446th Reserve aeromedical team trains at Global Medic

By Air Force News on June 1, 2011

SCOTT AIR FORCE BASE, Ill -- He "deployed" to Fort Hunter-Liggett, Calif., to help "save lives" - in practice of course.

Staff Sgt. Martin Duran, an Air Force Reserve aeromedical evacuation technician with the 446th Aeromedical Evacuation Squadron at Joint Base Lewis-McChord, Wash., was one of many Airmen supporting Global Medic 2011 and Warrior 91 11-01 at Fort Hunter-Liggett in May 2011.

According to an Air Force news report, Global Medic "is a joint field training exercise for theater aeromedical evacuation system and ground medical components designed to replicate all aspects of combat medical service support."

Deployed aeromedical evacuation, or AE teams, work to evacuate patients from combat theaters to hospitals close to their home of record where further care will be provided, if necessary, Air Mobility Command officials said. These often lengthy airlift transports are when the AE teams must be the most vigilant.

AMC aircraft transport patients with an AE crew on board, typically consisting of two flight nurses and three medical technicians like Sergeant Duran. The AE crew is responsible for caring for and monitoring each warfighter by helping alleviate pain, administering medications and providing nursing care during the transport. A Critical Care Air Transport Team, or CCATT, is added to the crew for all critical-care patients. The CCATT consists of an intensive care physician, critical care nurse and respiratory therapist.

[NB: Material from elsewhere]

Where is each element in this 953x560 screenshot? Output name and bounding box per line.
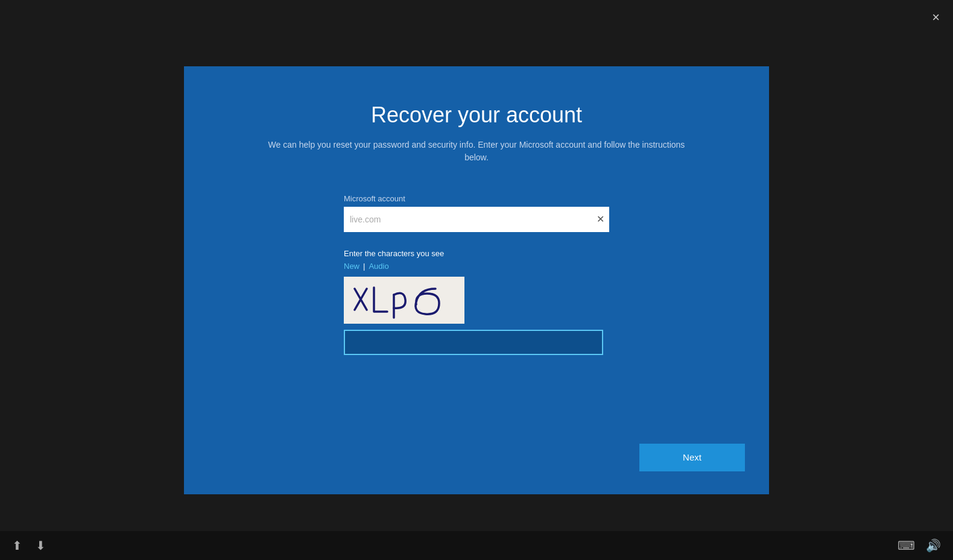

Sergeant Duran is trained in more than AE as part of his career field; his official Air Force job description shows for the aerospace medical service career field. However, for his tasks in performing AE duties, he is trained to prepare patients and equipment for flight and to prepare aircraft for patient enplaning.

AE technicians like Sergeant Duran also enplane and deplane ambulatory and litter patients, inventories loads and unloads baggage, functions as an AE crewmember, and assists flight nurses with in-flight patient care and documentation. AE technicians also monitor safety and security of patients, crew and the aircraft during in-flight or ground operations, and they operate specialized aircraft life support equipment, medical devices and aircraft systems related to patient care.

Furthermore, AE technicians provide emergency care for patients in event of medical or aircraft emergency and perform, when tasked, as a member of a mobile aeromedical staging facility during field training and deployment for contingency operations, the job description states.

As part of requirements for his Air Force specialty, Sergeant Duran has to maintain mandatory job knowledge in many areas to include medical terminology, anatomy and physiology, nursing theory, techniques and procedures and team nursing.

He also has to know patient needs, emergency medical treatment to include cardiopulmonary resuscitation, aseptic technique, medical ethics and legal aspects. AE technicians also have to know about prescribed drugs and their administration, operating and maintaining therapeutic equipment, military hygiene and sanitation, risk management, contingency operations and transportation of sick and wounded.

AMC officials said AE missions already in execution in theater can be re-tasked when necessary. "The process normally takes 20 minutes to identify the appropriate mission and averages six and a half hours from initial notification to wheels up for urgent cases and priority cases averaging nine hours," officials said. (Staff Sgt. Donald R. Allen contributed to this report.)